[Stored data entries]
--------------------------------

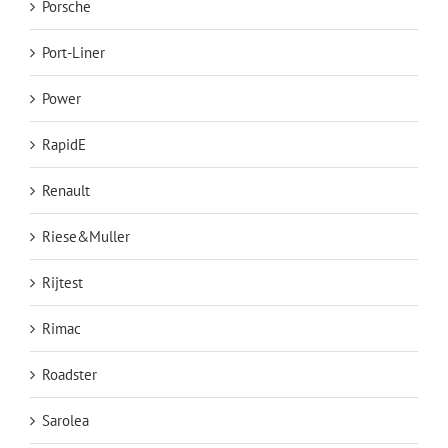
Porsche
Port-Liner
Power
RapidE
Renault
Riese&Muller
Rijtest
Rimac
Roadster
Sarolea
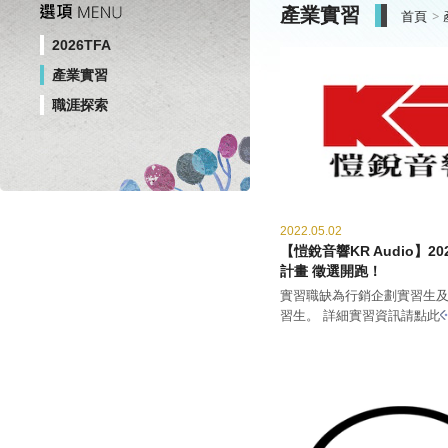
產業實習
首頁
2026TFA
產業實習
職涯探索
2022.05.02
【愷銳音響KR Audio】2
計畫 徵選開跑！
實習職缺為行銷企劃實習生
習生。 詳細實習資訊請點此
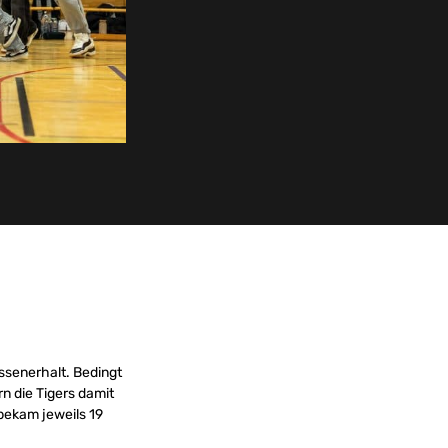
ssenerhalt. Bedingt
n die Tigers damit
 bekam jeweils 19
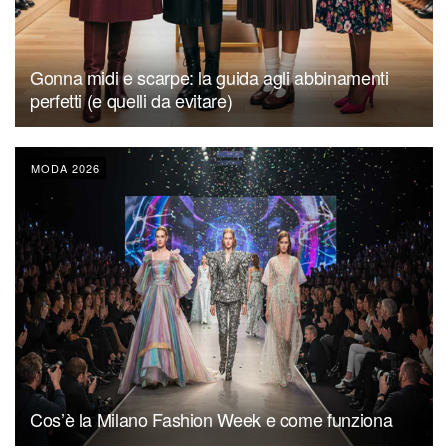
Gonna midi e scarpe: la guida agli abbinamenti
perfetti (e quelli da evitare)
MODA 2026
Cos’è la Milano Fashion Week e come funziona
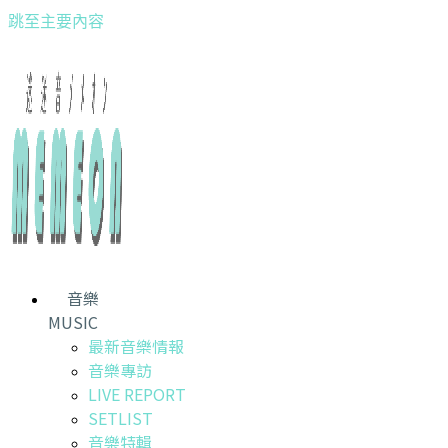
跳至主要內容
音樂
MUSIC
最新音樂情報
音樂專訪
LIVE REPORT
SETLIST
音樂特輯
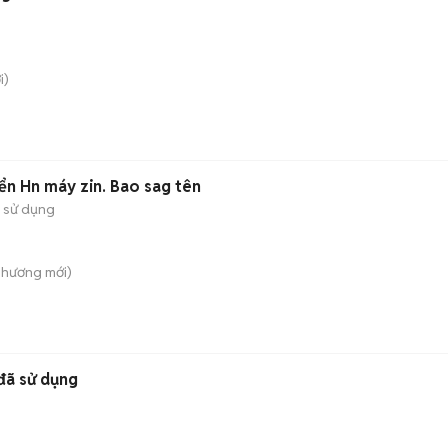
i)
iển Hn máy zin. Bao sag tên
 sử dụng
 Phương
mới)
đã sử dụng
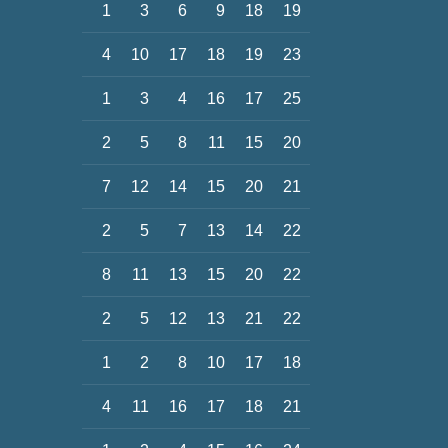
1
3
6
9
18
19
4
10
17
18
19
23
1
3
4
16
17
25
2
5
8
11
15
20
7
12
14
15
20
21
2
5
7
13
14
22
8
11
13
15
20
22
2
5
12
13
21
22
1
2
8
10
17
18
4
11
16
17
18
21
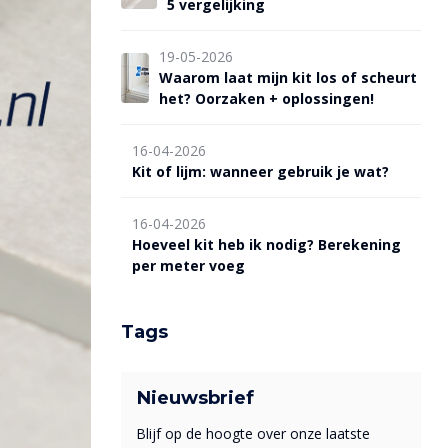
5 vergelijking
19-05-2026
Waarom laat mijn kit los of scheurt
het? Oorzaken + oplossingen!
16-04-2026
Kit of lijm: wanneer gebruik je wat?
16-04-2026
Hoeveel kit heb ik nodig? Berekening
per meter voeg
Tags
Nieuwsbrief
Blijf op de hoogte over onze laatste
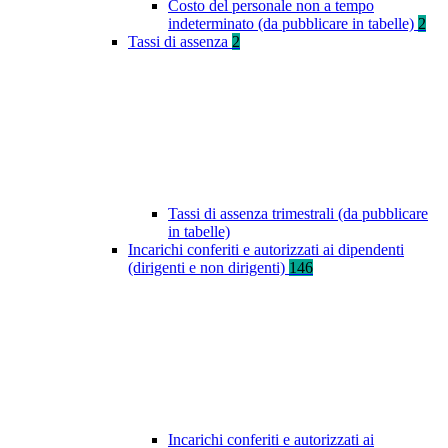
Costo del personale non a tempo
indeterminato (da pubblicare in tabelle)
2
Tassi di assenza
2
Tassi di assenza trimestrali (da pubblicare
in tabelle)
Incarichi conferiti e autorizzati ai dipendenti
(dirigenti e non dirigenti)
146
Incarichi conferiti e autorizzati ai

--------------------------------

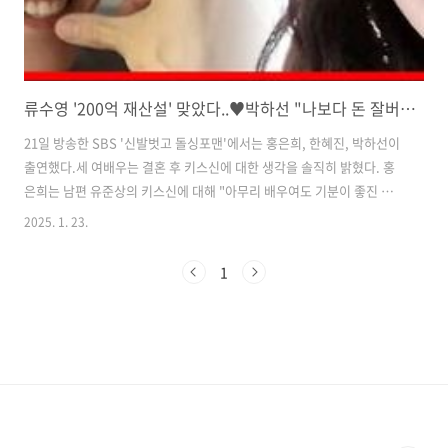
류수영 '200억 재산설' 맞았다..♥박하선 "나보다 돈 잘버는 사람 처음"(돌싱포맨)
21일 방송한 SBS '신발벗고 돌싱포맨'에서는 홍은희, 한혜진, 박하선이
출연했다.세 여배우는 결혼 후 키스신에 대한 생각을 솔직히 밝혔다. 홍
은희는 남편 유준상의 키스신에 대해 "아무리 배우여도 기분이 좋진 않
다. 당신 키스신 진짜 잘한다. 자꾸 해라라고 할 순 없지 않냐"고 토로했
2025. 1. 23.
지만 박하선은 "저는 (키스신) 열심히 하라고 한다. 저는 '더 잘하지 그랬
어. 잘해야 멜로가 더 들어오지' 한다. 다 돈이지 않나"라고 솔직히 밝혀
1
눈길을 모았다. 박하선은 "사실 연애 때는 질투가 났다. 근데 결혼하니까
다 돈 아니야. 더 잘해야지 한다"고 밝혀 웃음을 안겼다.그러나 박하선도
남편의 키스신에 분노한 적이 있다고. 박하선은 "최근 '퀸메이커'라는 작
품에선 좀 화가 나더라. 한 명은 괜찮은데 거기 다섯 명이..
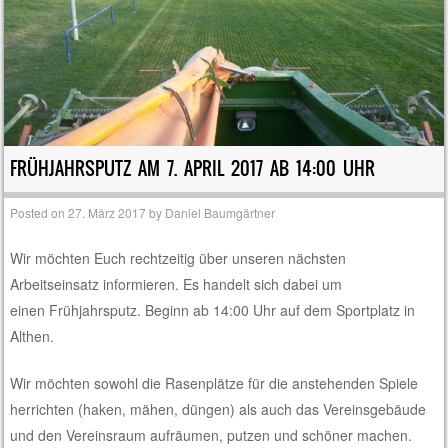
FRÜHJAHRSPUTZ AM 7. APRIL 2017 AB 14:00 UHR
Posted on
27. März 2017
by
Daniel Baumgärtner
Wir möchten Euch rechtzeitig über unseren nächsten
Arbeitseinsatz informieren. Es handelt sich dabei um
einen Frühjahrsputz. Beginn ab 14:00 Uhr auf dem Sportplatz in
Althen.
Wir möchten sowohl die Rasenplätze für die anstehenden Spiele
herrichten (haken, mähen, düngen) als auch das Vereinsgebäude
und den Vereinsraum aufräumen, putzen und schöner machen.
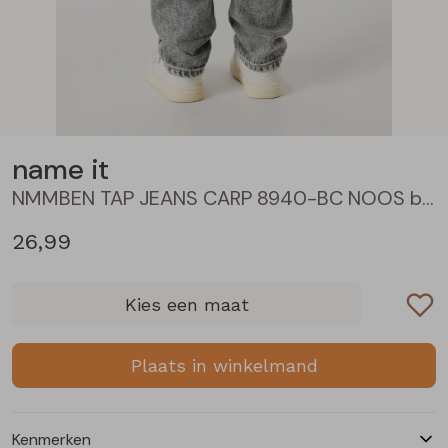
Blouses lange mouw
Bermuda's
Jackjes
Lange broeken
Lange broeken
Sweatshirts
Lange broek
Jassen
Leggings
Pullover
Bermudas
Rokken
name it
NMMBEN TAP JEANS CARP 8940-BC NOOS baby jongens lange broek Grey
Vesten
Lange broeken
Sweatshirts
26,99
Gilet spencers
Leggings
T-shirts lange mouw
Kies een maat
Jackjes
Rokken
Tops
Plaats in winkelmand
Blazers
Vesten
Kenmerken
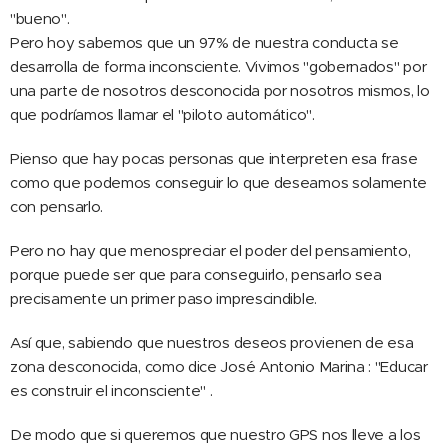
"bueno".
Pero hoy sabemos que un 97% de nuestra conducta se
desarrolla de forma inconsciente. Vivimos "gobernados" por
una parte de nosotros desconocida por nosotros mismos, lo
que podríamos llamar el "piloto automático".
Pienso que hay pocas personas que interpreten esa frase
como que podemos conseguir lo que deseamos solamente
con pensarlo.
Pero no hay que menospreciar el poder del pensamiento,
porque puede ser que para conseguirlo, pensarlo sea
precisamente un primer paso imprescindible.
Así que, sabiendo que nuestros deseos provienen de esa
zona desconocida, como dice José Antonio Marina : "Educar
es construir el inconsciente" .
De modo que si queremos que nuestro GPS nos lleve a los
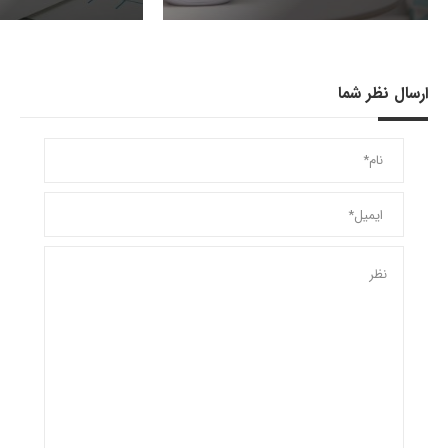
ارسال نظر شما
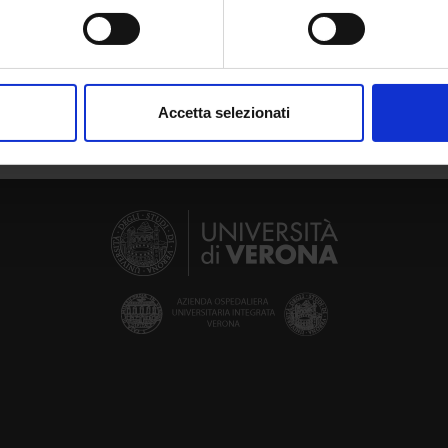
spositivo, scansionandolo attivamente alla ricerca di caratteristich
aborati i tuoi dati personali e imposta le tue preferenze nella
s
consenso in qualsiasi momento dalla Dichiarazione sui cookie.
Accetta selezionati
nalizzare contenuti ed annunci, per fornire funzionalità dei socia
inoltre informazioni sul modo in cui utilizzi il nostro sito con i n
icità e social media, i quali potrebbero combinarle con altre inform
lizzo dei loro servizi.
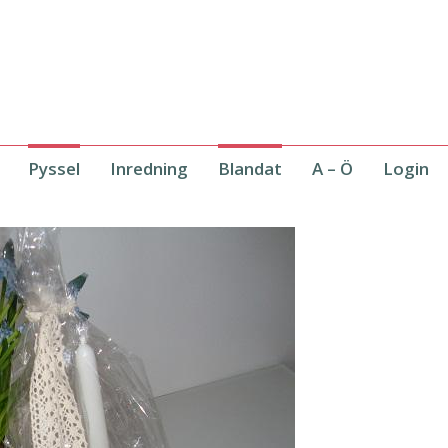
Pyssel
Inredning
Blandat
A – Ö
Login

--------------------------------

--- Work order ---
In the records above, find the lines holding "pensarlo". Copy each one.

--- Exercise output ---
con pensarlo.
porque puede ser que para conseguirlo, pensarlo sea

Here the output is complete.